Because training sequences are long, they randomly remove a subset of the time steps, known as **temporal dropout**.

> Since our neural network needs to handle demonstrations with variable numbers of blocks, it must have modules that can process variable-dimensional inputs.

We need a way to map variable inputs to variable outputs. To accomplish this, each block has it’s own attention head that takes in relevant context across all vectors, has it’s own query, and has an explicit knowledge of the block coordinates and input embedding.
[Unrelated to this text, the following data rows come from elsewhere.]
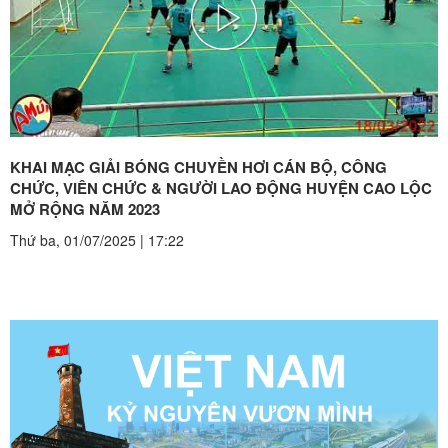
Play
Video
KHAI MẠC GIẢI BÓNG CHUYỀN HƠI CÁN BỘ, CÔNG
CHỨC, VIÊN CHỨC & NGƯỜI LAO ĐỘNG HUYỆN CAO LỘC
MỞ RỘNG NĂM 2023
Thứ ba, 01/07/2025
|
17:22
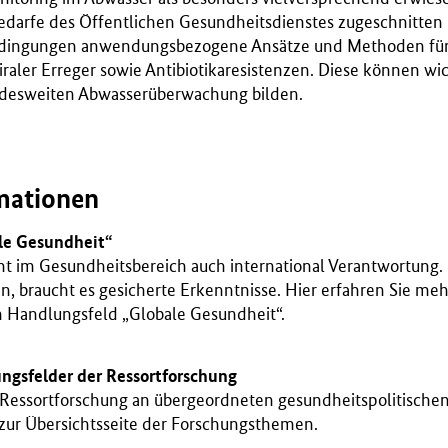
Bedarfe des Öffentlichen Gesundheitsdienstes zugeschnitten
edingungen anwendungsbezogene Ansätze und Methoden fü
raler Erreger sowie Antibiotikaresistenzen. Diese können wic
ndesweiten Abwasserüberwachung bilden.
mationen
le Gesundheit“
 im Gesundheitsbereich auch international Verantwortung. 
n, braucht es gesicherte Erkenntnisse. Hier erfahren Sie me
n Handlungsfeld „Globale Gesundheit“.
ungsfelder der Ressortforschung
e Ressortforschung an übergeordneten gesundheitspolitisch
 zur Übersichtsseite der Forschungsthemen.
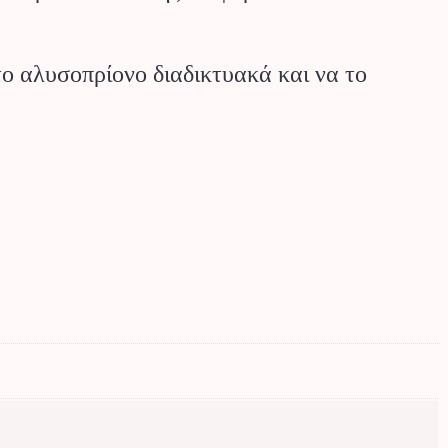
το αλυσοπρίονο διαδικτυακά και να το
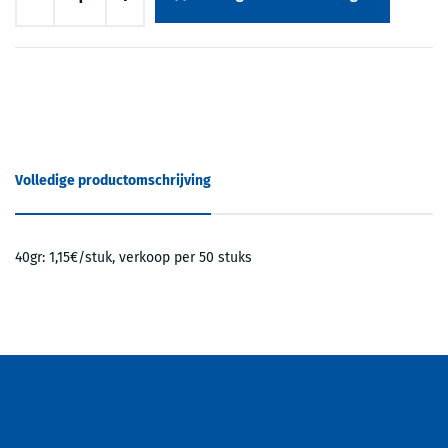
Volledige productomschrijving
40gr: 1,15€/stuk, verkoop per 50 stuks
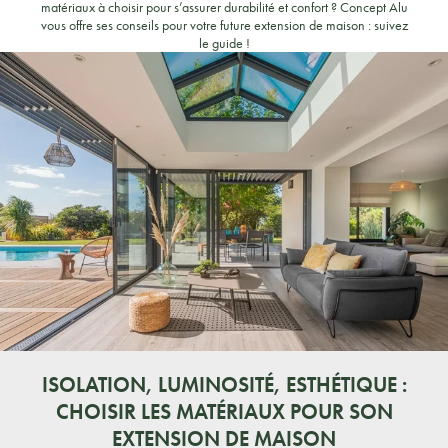
matériaux à choisir pour s’assurer durabilité et confort ? Concept Alu
vous offre ses conseils pour votre future extension de maison : suivez
le guide !
ISOLATION, LUMINOSITÉ, ESTHÉTIQUE :
CHOISIR LES MATÉRIAUX POUR SON
EXTENSION DE MAISON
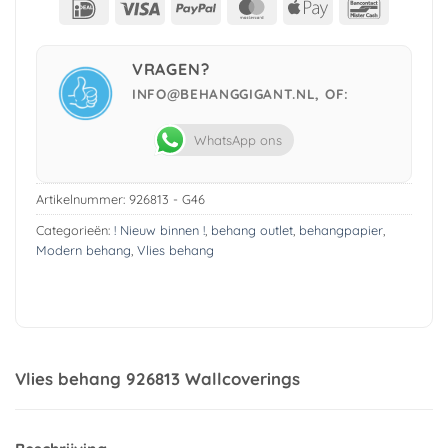
IDeal
Visa
PayPal
MasterCard
Apple
Bancont
Pay
VRAGEN?
INFO@BEHANGGIGANT.NL, OF:
WhatsApp ons
Artikelnummer:
926813 - G46
Categorieën:
! Nieuw binnen !
,
behang outlet
,
behangpapier
,
Modern behang
,
Vlies behang
Vlies behang 926813 Wallcoverings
We have the following output of each attention head as:

$$
\textrm{output}_i \leftarrow \textrm{Linear}(\textrm{concat}(h_i^{in}, \textrm{result}_i, (x_i, y_i, z_i), s_\textrm{robot}))
$$

**2. Context Network**

> The context network is the crux of our model. It processes both the current state and the embedding produced by the demonstration network, and outputs a context embedding.

This network provides context on the relevant demonstrations and scenario important for the task.

> For the block stacking environment specifically, the robot should only need to pay attention to the position of the block it is trying to pick up (the source block), as well as the position of the block it is trying to place on top of (the target block).

> Therefore, a properly trained network can learn to match the current
> state with the corresponding stage in the demonstration, and infer the identities of the source and target blocks expressed as soft attention weights over different blocks, which are then used to extract the corresponding positions to be passed to the manipulation network.

**3. Manipulation Network**

Once the source and target block are selected, the manipulation network just has a simple MLP that can be used to stack the block.

> This division of labor opens up the possibility of modular training: the manipulation network may be trained to complete this simple procedure.

This modularity allows the simple control network for the task. This only really works because the task is contrived. End-to-end training is likely preferable in most cases.

### Experiments

![Screenshot 2024-11-06 at 11.10.31 PM.png](../../../images/notes/Screenshot_2024-11-06_at_11.10.31_PM.png)

> As the difficulty (number of stages) increases, however, conditioning on the entire demonstration starts to outperform conditioning on the final state.

> More surprisingly, conditioning on the entire demonstration also seems to outperform conditioning on the snapshot, which we originally expected to perform the best.

### Conclusions

> In this work, we presented a simple model that maps a single successful demonstration of a task to an effective policy that solves said task in a new situation.